Simulations of high-altitude discharges initiated by runaway breakdown

Abstract

Detailed 2D hydrodynamic and quasi-electrostatic simulations of high-altitude discharges driven by runaway air breakdown are presented for four cases, corresponding to sprites initiated by positive cloud-to-ground lightning strikes in which 200 C of charge is neutralized at an altitude of 11.5 km in 10, 7, 5 and 3 ms. We find that the computed optical emissions agree well with low-light level camera images of sprites, both in terms of the overall intensity and spatial distribution of the emissions.
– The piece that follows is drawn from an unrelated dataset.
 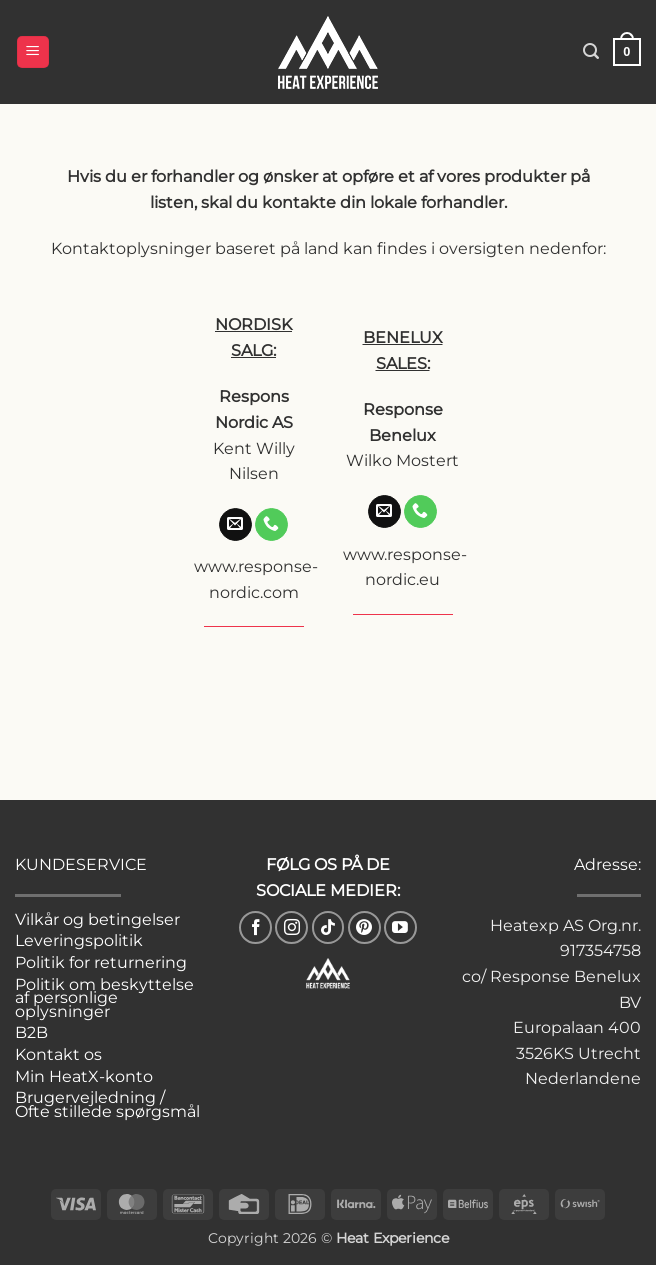 What do you see at coordinates (101, 962) in the screenshot?
I see `Politik for returnering` at bounding box center [101, 962].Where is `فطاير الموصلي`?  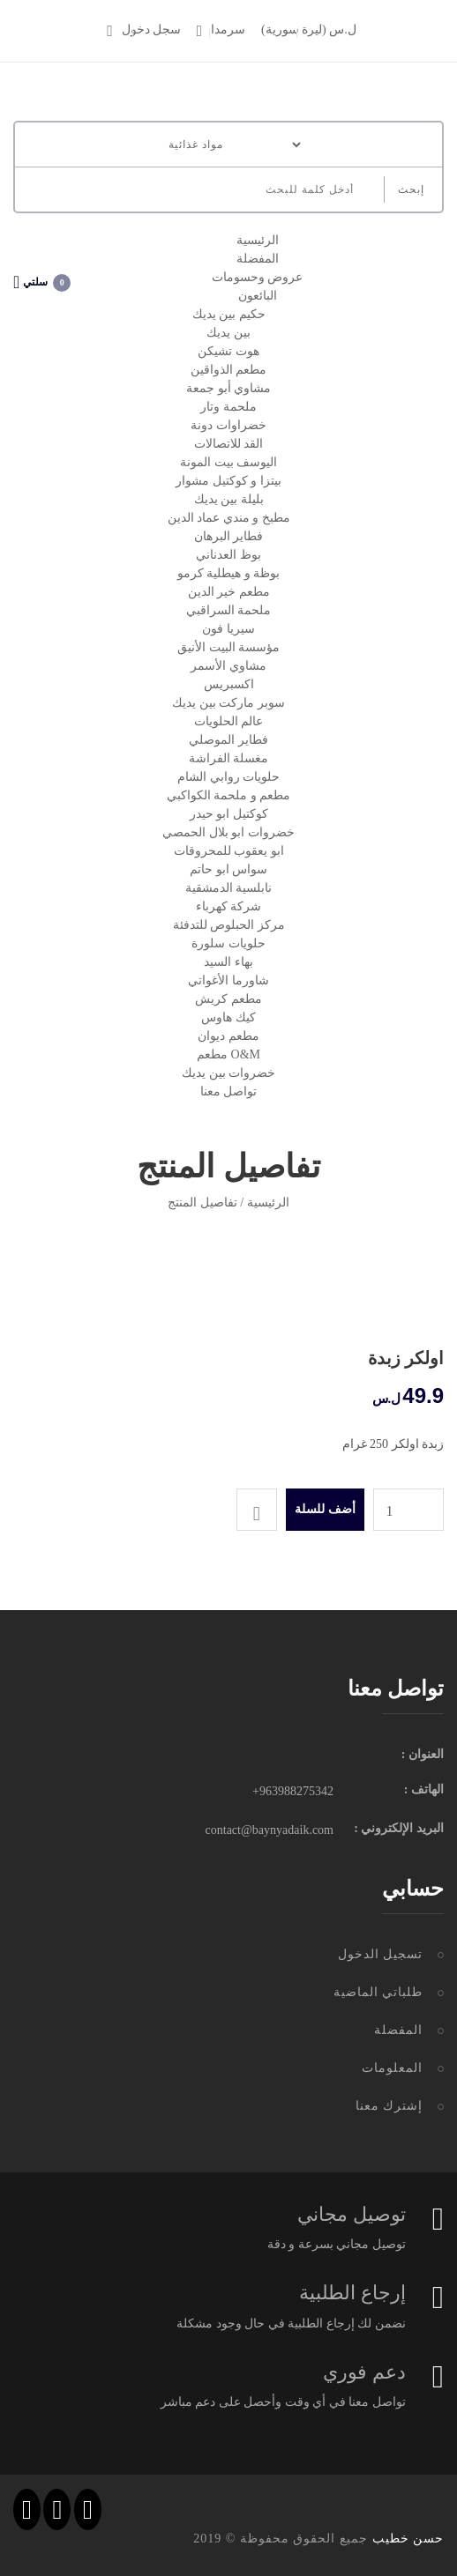
فطاير الموصلي is located at coordinates (228, 739).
Our results show the presence of blue emissions extending down to 40 km (blue tendrils) and red sprite tops extending from 50 to 77 km. Simulated spectra show that N 2 1st positive emissions dominate in the wavelength range from 550 to 850 nm, in good agreement with observations. Strong radio pulses with durations of ∼300 μs and peak electric field amplitudes ranging from 20 to 75 V/m at an altitude of 80 km and an approximate distance from the discharge of 50 km were computed. The magnitude and duration of these pulses is sufficient to cause breakdown and heating of the lower ionosphere (80–95 km) and leads us to suggest that sprites may also launch the EMP responsible for the production of elves. The computed values for the γ-ray fluxes are in agreement with observations of γ-ray bursts of atmospheric origin and the peak secondary electron densities which we obtain are in good agreement with recent measurements of HF echoes at mesospheric heights and associated with lightning.